Strains with the highest identity for each segment (BLAST on GISAID).
Strains with the highest identity for each segment (BLAST on GISAID).
| Segment | Strain name | Identity |
|---|---|---|
| PB2 | A/Chicken/Suzhou/j6/2019(H5N6) | 98.80% |
| PB1 | A/common gull/Saratov/1676/2018(H5N6) | 98.30% |
| PA | A/Chicken/Xuzhou/470/2017(H5N6) | 99.20% |
| HA | A/Guangxi/13486/2017(H5N6) | 98.80% |
| NP | A/Chicken/Suzhou/j6/2019(H5N6) | 99.40% |
| NA | A/Chicken/Suzhou/j6/2019(H5N6) | 98.70% |
| MP | A/Chicken/Yangzhou/f9/2018(H5N6) | 99.10% |
| NS | A/Guangxi/13486/2017(H5N6) | 98.90% |
Phylogenetic analyses were performed with selected sequences to determine the gene cassette of the human virus. Approximate maximum likelihood (ML) phylogenetic trees for each gene segment were constructed using MEGA software version 10.0.5 with the general reversible GTR + gamma model.
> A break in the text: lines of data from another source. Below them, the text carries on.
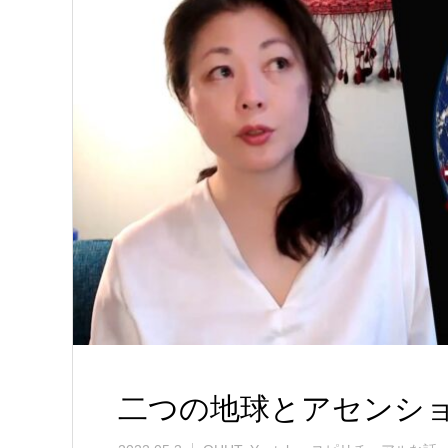
二つの地球とアセンシ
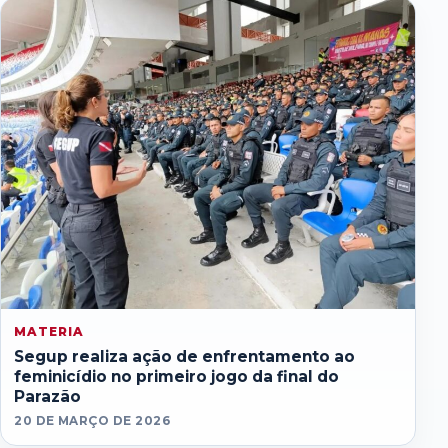
MATERIA
Segup realiza ação de enfrentamento ao
feminicídio no primeiro jogo da final do
Parazão
20 DE MARÇO DE 2026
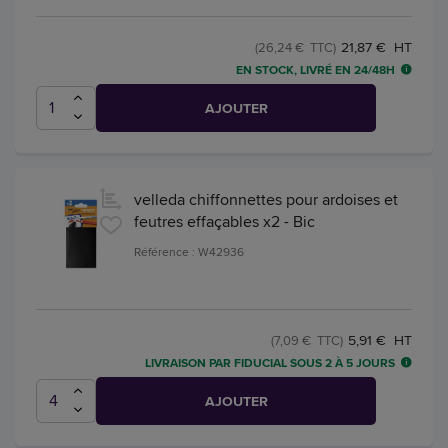
21,87 € HT
(26,24 € TTC)
EN STOCK, LIVRÉ EN 24/48H
AJOUTER
velleda chiffonnettes pour ardoises et
feutres effaçables x2 - Bic
Référence : W42936
5,91 € HT
(7,09 € TTC)
LIVRAISON PAR FIDUCIAL SOUS 2 À 5 JOURS
AJOUTER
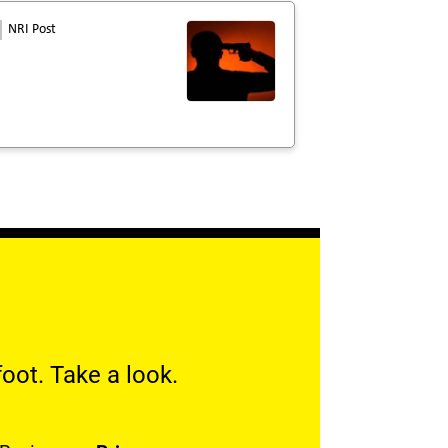
NRI Post
oot. Take a look.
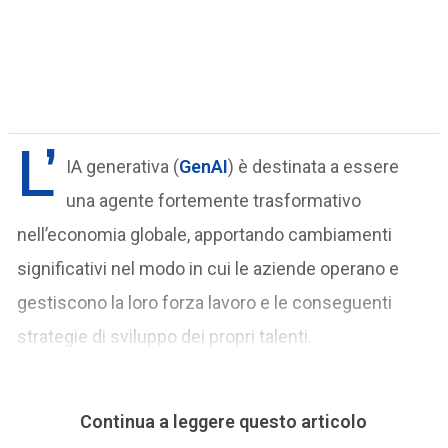
L’
IA generativa (
GenAI
) è destinata a essere
una agente fortemente trasformativo
nell’economia globale, apportando cambiamenti
significativi nel modo in cui le aziende operano e
gestiscono la loro forza lavoro e le conseguenti
strategie di sviluppo dei propri talenti.
Continua a leggere questo articolo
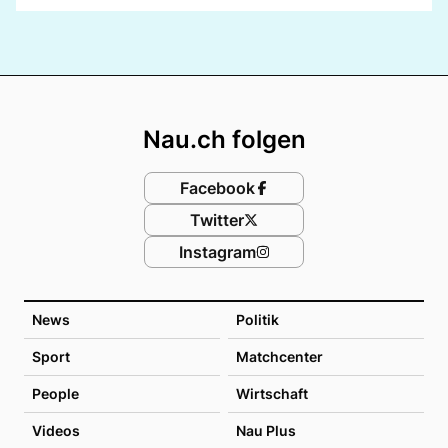
Footer
Nau.ch folgen
Facebook
Twitter
Instagram
News
Politik
Sport
Matchcenter
People
Wirtschaft
Videos
Nau Plus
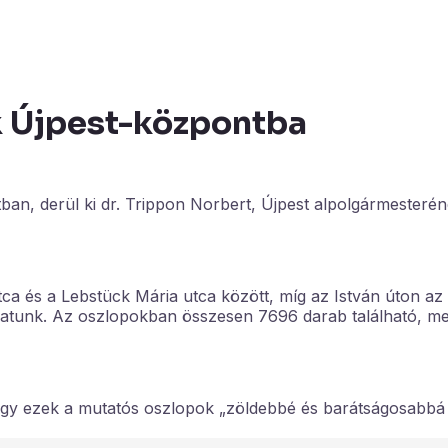
k Újpest-központba
tban, derül ki dr. Trippon Norbert, Újpest alpolgármester
ca és a Lebstück Mária utca között, míg az István úton az
zhatunk. Az oszlopokban összesen 7696 darab található, me
 hogy ezek a mutatós oszlopok „zöldebbé és barátságosabbá 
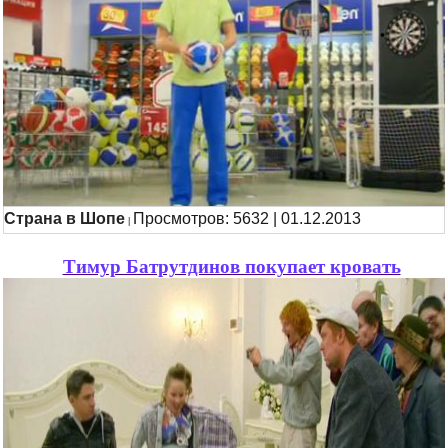
Страна в Шопе
Просмотров: 5632 | 01.12.2013
|
Тимур Батрутдинов покупает кровать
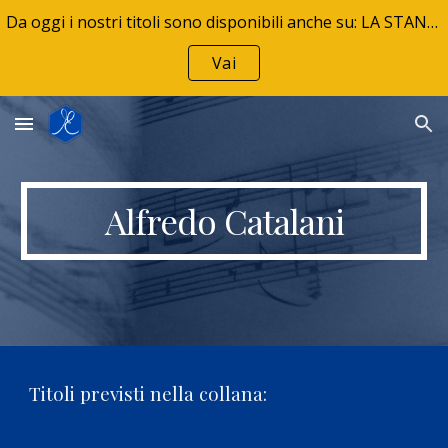
Da oggi i nostri titoli sono disponibili anche su: LA STANZA DELLA MUSICA - La tua libreria musicale
Skip to main content
Skip to navigation
Vai
Alfredo Catalani
Titoli previsti nella collana:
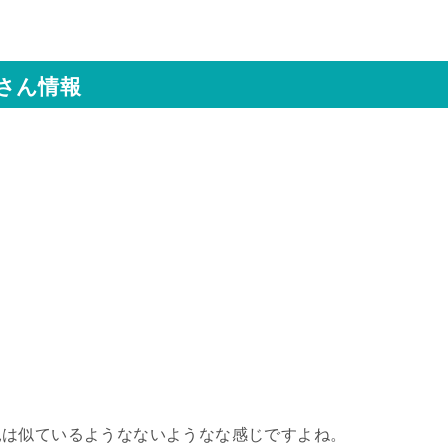
さん情報
見は似ているようなないようなな感じですよね。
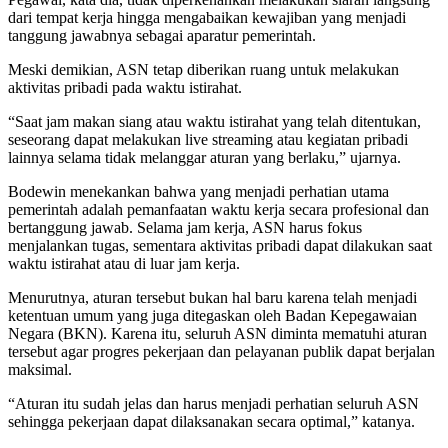
dari tempat kerja hingga mengabaikan kewajiban yang menjadi
tanggung jawabnya sebagai aparatur pemerintah.
Meski demikian, ASN tetap diberikan ruang untuk melakukan
aktivitas pribadi pada waktu istirahat.
“Saat jam makan siang atau waktu istirahat yang telah ditentukan,
seseorang dapat melakukan live streaming atau kegiatan pribadi
lainnya selama tidak melanggar aturan yang berlaku,” ujarnya.
Bodewin menekankan bahwa yang menjadi perhatian utama
pemerintah adalah pemanfaatan waktu kerja secara profesional dan
bertanggung jawab. Selama jam kerja, ASN harus fokus
menjalankan tugas, sementara aktivitas pribadi dapat dilakukan saat
waktu istirahat atau di luar jam kerja.
Menurutnya, aturan tersebut bukan hal baru karena telah menjadi
ketentuan umum yang juga ditegaskan oleh Badan Kepegawaian
Negara (BKN). Karena itu, seluruh ASN diminta mematuhi aturan
tersebut agar progres pekerjaan dan pelayanan publik dapat berjalan
maksimal.
“Aturan itu sudah jelas dan harus menjadi perhatian seluruh ASN
sehingga pekerjaan dapat dilaksanakan secara optimal,” katanya.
The HA gene belonged to Clade 2.3.4.4II (Fig. 2). The neuraminidase (NA) gene belonged to the subclade II with the deletions at 59–69 sites (Fig. 3A). The polymerase basic protein 2 (PB2) was derived from H6N6 duck viruses (Fig. 3B). While other internal genes, including polymerase basic protein 1 (PB1), polymerase acidic protein (PA), nucleocapsid protein (NP), the matrix proteins (MP) and the nonstructural proteins (NS) were derived from Clade 2.3.2.1c H5N1 viruses (Fig. 3C–G). Similar genotype of H5N6 viruses had been documented to circulate in Mainland China since 2014 [5,6] and infected human in 2015 in Guangdong, China [5].
We further examined the molecular markers for drug resistance, virulence and mammalian adaption of the H5N6 virus. The reported NA inhibitor-resistant mutations (E119D, A246V, R292K and R371K) were not identified [7], so were the amantadine-resistant mutations (L26F/S, V27A, A30T/V/S, S31N/G and G34E). The receptor binding site in HA contained 226Q and 228G (H3 Numbering), indicating its avian-like receptor properties [8]. The well-known mammalian-adapting mutations (E627K, D701N and Q591K) in PB2 were not changed. The virus carried mutations that have been reported to increase virulence in mice, including N30D and T215A in MP1 [9] and P42S in NS1 [10]. We also compared the HA1 sequence with the closest candidate vaccine virus, A/Guangdong/18SF020/2018(H5N6) (Fig. 2). Nine mutations, V51I, N54D, A86V, E186D, D189N, A214V, T215N, Y252F, and E268R (H5 Numbering), were found. Whether the antigenicity has changed, the virus needs to be isolated and tested.
The newly emerged HPAI H5N6 virus in human suggested their sustainable threaten to the public health and pandemic potential. As the H7N9 cases was significantly decrease by vaccination of poultry [11], vaccination of HPAI H5 was not such effective. Close monitoring of the H5N6 viruses is needed both in human and poultry.
This study was supported by the National Mega-projects for Infectious Diseases (2017ZX10303401-004). We thanks CDCs in Beijing for sample collections and field investigation.
The authors declare that there are no conflicts of interest.